Monday, January 28, 2008

Argentina's Children of the Dead


Across Argentina, young men and women are discovering the truth, that their real parents were slaughtered and they were then handed out to the butchers' friends. From The Guardian:

"Horacio Pietragalla felt "like a cat raised in a family of dogs" and was puzzled that, at the age of 14, he was already taller than his father. It was only later that he discovered he was the child of a leftwing activist murdered by the Argentine military during the "dirty war". The executioners gave Horacio away to a general's maid more than a quarter of a century ago.

Now Pietragalla and dozens of other young Argentines are discovering who their real parents were and meeting their grandparents for the first time. Some are bringing legal actions against their parents' kidnappers, while others are going through the painful process of realising the people they thought were their parents had lied to them.


An estimated 30,000 people were killed by the junta that ruled Argentina between 1976 and 1983 before it finally collapsed in the wake of the defeat in the Falklands war. Most of the victims were young and some were pregnant when arrested. Around 500 babies are believed to have been born in the army's prisons. After their parents were tortured and killed, the children were handed over to military families.

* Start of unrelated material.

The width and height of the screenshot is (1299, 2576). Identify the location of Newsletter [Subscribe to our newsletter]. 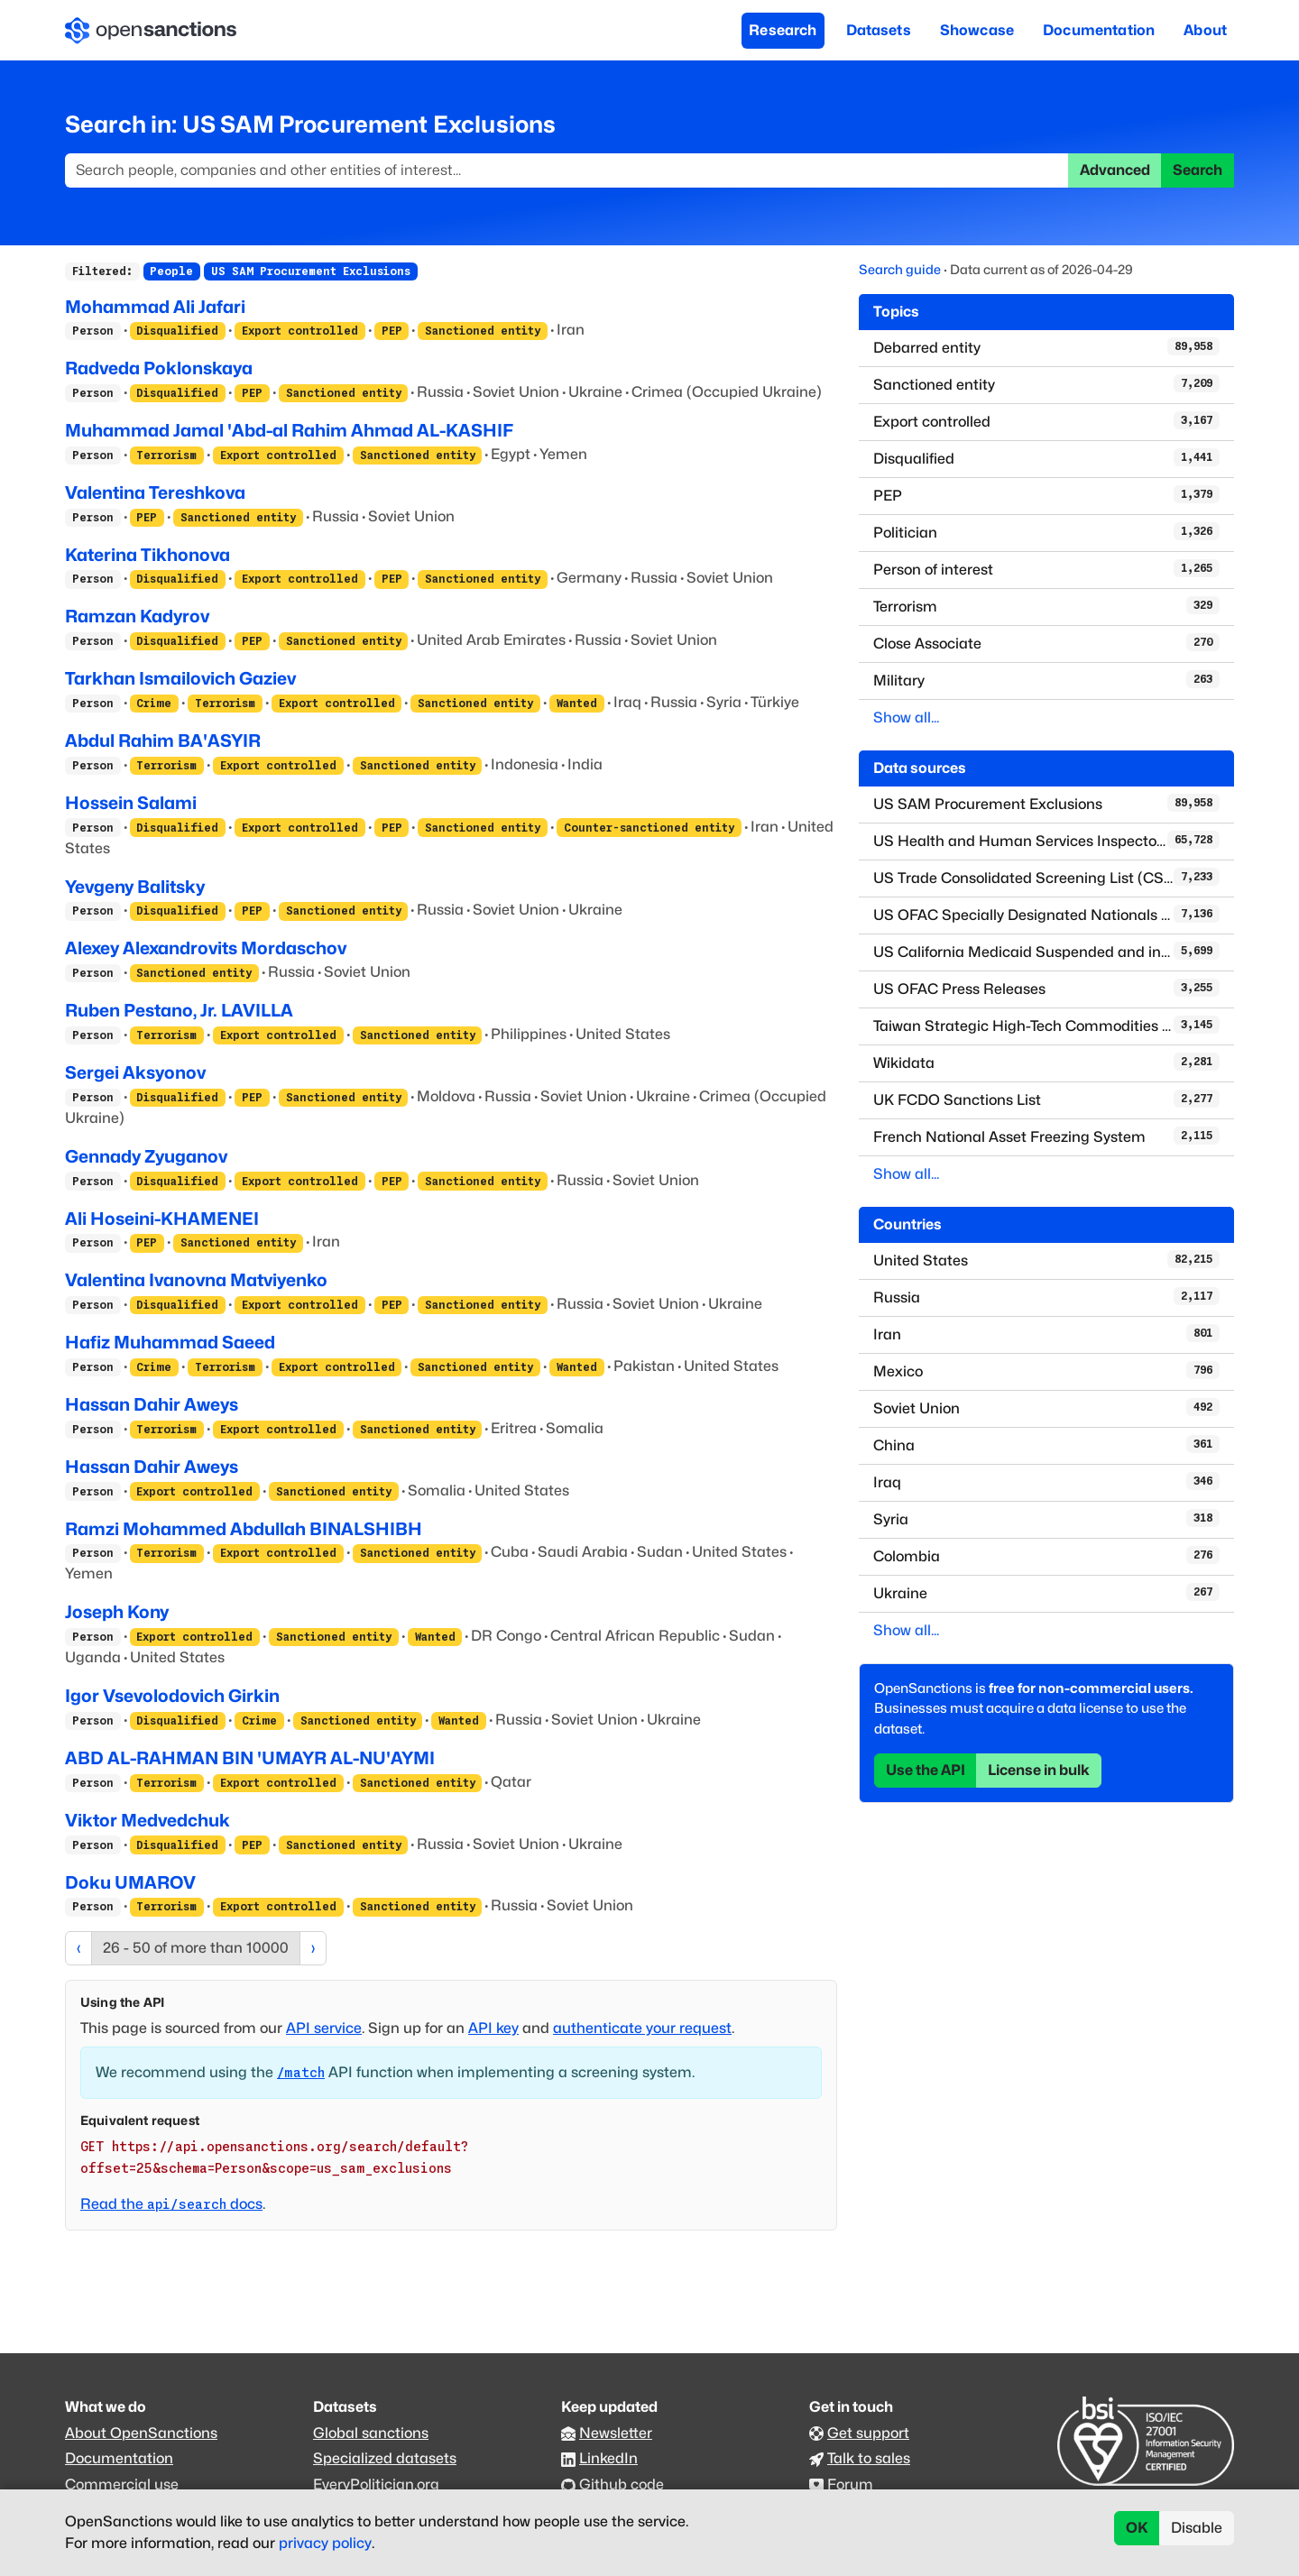 (615, 2433).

Others who believe they may be children of the disappeared are now waiting to have their DNA tested, Estela Bravo said yesterday from New York. She added that one of the remarkable aspects of the operation to find them was that many had the same quirks as the parents they never knew. "Juan CabandiƩ likes to go off to the mountains, look up to the sky and find himself, and his aunt has told him that his mother did exactly the same," she said.

After the fall of the junta, a number of those in the military fled, many to the US and Miami in particular.